Colum sees a sea of sameness in the identity verification space. His advice is to double down on true differentiation. “Everyone says they do real-time verification, but we had to find what we could say that no one else could. For us, it's no third-party data access, no humans behind the scenes, and actual real-time verification. Not just SLA-based promises.”


This is a common issue in the compliance space, especially when it comes to content. This article may be relevant to you if you want to learn more about differentiation: Why Content Marketing and SEO is a Regtech's Best Acquisition Channel


  1. Personalised ABM


Joe Pearce, Commercial Marketing Manager at LexisNexis Risk Solutions has strong opinions on ABM. “We’ve approached it as a full partnership with sales. We couldn’t have done it without them. I’m a big believer that you shouldn’t be able to tell where sales ends and marketing begins.” For him, great ABM is seamless, so much so that you can’t tell where marketing ends and sales begins.


What are some ways you’re using AI in your marketing?


  1. Better research


Alvin mentioned tools like Notebook LM to streamline research, create better resources for the internal team and enhance their thought leadership content: 


“We're using that recently to help support our internal teams, particularly account management and sales, on the recent white paper that we've delivered.
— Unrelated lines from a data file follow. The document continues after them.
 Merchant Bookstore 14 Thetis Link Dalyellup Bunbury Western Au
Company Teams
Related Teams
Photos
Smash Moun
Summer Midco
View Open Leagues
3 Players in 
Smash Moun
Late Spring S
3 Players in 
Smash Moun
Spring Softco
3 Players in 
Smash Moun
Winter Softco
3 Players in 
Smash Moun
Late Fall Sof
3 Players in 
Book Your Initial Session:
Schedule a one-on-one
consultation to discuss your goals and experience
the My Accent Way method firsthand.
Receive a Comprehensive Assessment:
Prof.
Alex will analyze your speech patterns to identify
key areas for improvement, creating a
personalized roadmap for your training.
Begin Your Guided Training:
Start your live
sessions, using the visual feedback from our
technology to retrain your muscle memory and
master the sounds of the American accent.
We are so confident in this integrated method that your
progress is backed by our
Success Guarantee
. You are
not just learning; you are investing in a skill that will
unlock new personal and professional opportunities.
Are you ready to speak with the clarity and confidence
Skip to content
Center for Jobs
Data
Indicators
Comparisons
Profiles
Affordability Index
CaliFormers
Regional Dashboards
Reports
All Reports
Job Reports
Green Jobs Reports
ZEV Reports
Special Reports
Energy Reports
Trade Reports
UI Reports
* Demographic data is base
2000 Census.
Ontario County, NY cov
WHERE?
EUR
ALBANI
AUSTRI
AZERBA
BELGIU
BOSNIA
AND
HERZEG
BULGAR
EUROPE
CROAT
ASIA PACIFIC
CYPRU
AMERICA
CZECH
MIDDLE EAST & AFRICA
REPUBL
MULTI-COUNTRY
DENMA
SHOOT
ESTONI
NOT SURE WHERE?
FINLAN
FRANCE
And basically what we've done with Notebook LM is use the white paper to create a summary podcast… which we then provide as a learning resource for the internal teams.
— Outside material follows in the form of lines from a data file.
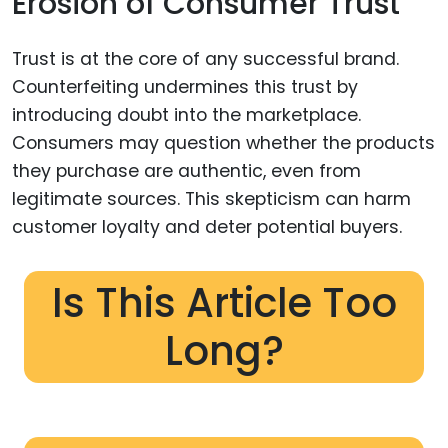
Erosion of Consumer Trust
Trust is at the core of any successful brand.
Counterfeiting undermines this trust by
introducing doubt into the marketplace.
Consumers may question whether the products
they purchase are authentic, even from
legitimate sources. This skepticism can harm
customer loyalty and deter potential buyers.
Is This Article Too
Long?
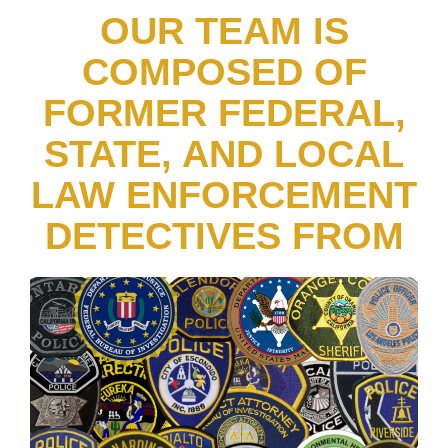
OUR TEAM IS
COMPOSED OF
FORMER FEDERAL,
STATE, AND LOCAL
LAW ENFORCEMENT
DETECTIVES FROM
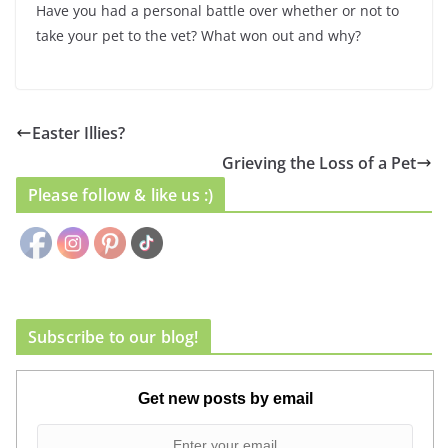
Have you had a personal battle over whether or not to
take your pet to the vet? What won out and why?
Easter Illies?
Grieving the Loss of a Pet
Please follow & like us :)
Subscribe to our blog!
Get new posts by email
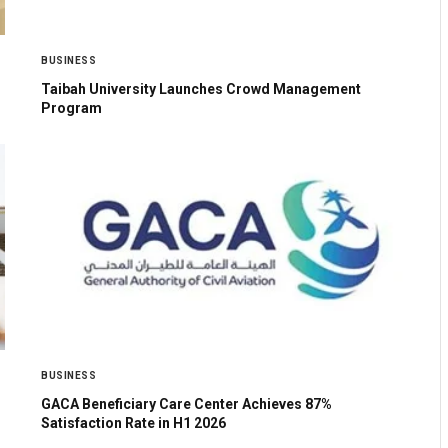
BUSINESS
Taibah University Launches Crowd Management
Program
BUSINESS
GACA Beneficiary Care Center Achieves 87%
Satisfaction Rate in H1 2026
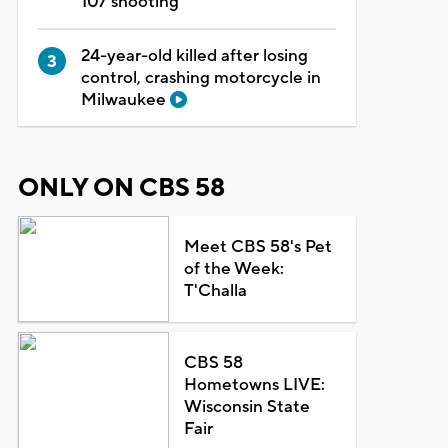
107 shooting
24-year-old killed after losing
control, crashing motorcycle in
Milwaukee
ONLY ON CBS 58
Meet CBS 58's Pet
of the Week:
T'Challa
CBS 58
Hometowns LIVE:
Wisconsin State
Fair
With more demands for quality content across blog, video, and social, AI makes it easier for internal teams to get up to speed on new product features.


  1. Better prospecting and segmentation


Teams like ID-Pal and LexisNexis are using AI to dig deeper into buyer intent. From ZoomInfo’s predictive features to internal analytics, they’re getting sharper about which accounts to prioritise, when to engage, and what messages will resonate.


Irina’s AI use is wide-ranging but deliberate. She’s testing generative design tools, personalised landing pages, SEO experimentation, and AI-powered SDR outreach, but she’s not overhyping it. "AI is still not there yet for nuanced product storytelling," she said. But for sales enablement? That’s where she sees clear, immediate wins. She also shared how platforms like Gong are turning conversation data into strategic insights: "Ask Gong which competitors come up more often in RFPs, and it gives you exact breakdowns. We can then turn that into battle cards and talk tracks."


  1. Better demos


Runa’s interactive product demos at events to simulate real-time transactions, showing instant value while telling a customer-centric story. It’s experience design, not just automation: “We show our product in real time… that’s why we decided to do a spinning wheel [demo]: you get value into your account, and you can see exactly how that looks from a user perspective”


I had a great time, thank you to Pay360 for inviting us and we’re looking forward to seeing everyone at the next one!